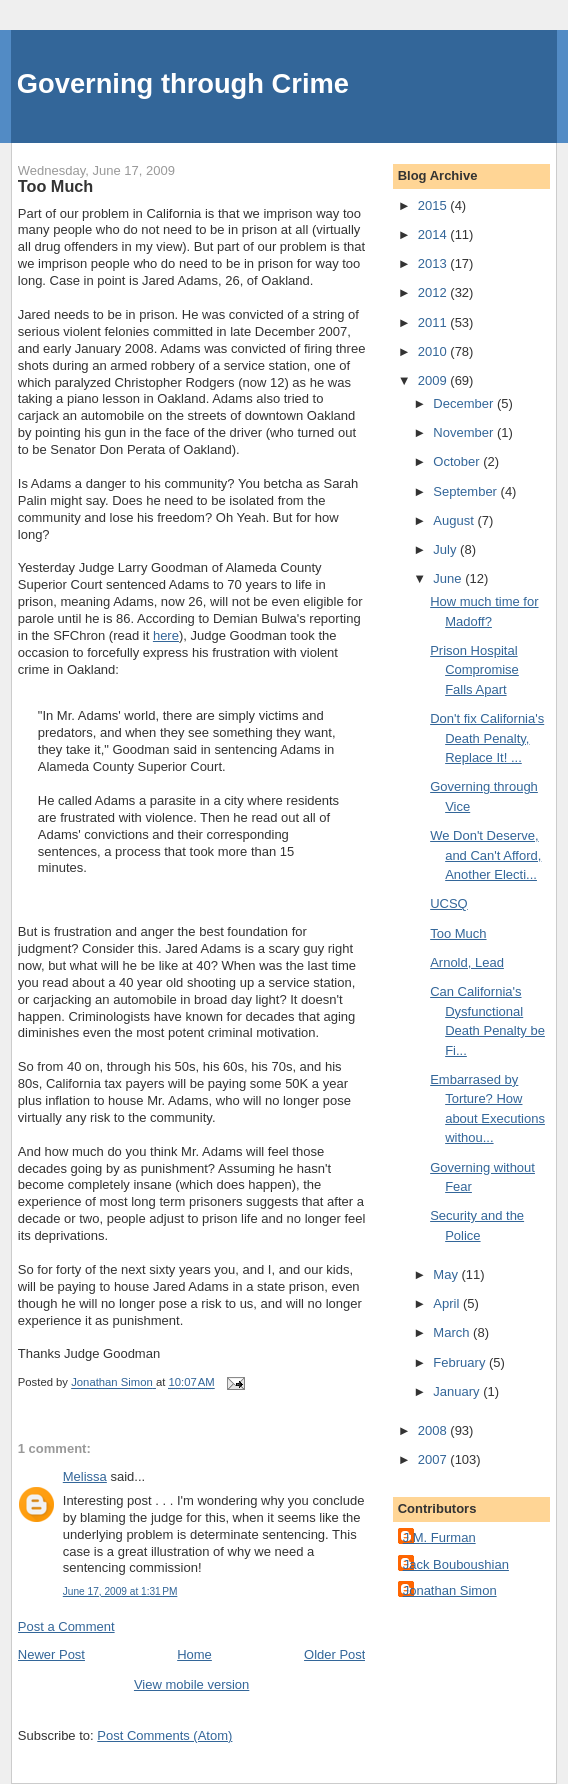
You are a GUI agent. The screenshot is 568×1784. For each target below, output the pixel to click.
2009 (434, 380)
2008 (434, 1430)
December (465, 403)
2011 (434, 322)
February (461, 1362)
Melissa (85, 1476)
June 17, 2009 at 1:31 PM (120, 1591)
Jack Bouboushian (456, 1564)
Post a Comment (66, 1626)
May (447, 1274)
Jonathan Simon (450, 1590)
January (458, 1391)
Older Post (334, 1654)
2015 (434, 205)
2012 (434, 292)
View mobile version (191, 1684)
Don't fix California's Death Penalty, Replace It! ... (487, 738)
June (449, 578)
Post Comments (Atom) (164, 1735)
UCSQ (449, 903)
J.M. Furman (439, 1537)
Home (194, 1654)
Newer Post (51, 1654)
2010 (434, 351)
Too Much (458, 933)
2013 (434, 263)
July (446, 549)
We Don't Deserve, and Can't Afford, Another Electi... (485, 855)
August (455, 520)
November (465, 432)
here (166, 635)
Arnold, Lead (467, 962)
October (458, 461)
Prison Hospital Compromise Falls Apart (474, 670)
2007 (434, 1459)
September (466, 491)
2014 (434, 234)
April (448, 1303)
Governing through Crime (183, 83)
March (453, 1332)
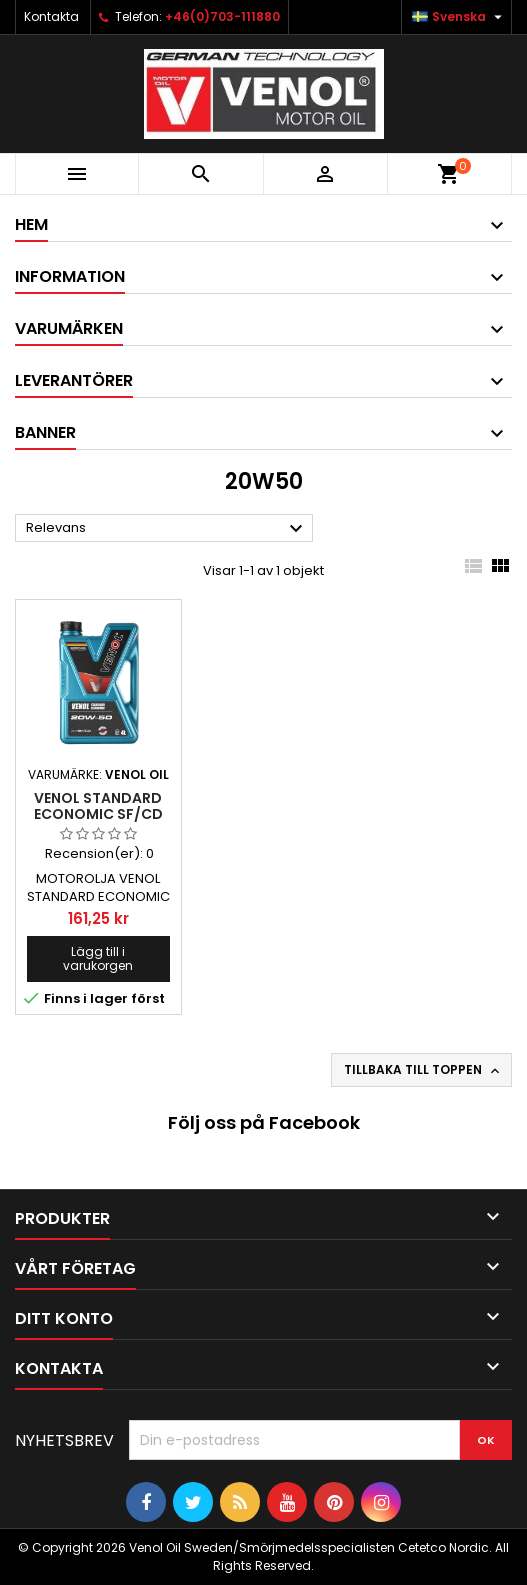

++++++++++++++++++++

TRY IT → Across all the entries, count the lines that contain the word "Post" and give the number by itself.

REPLY → 4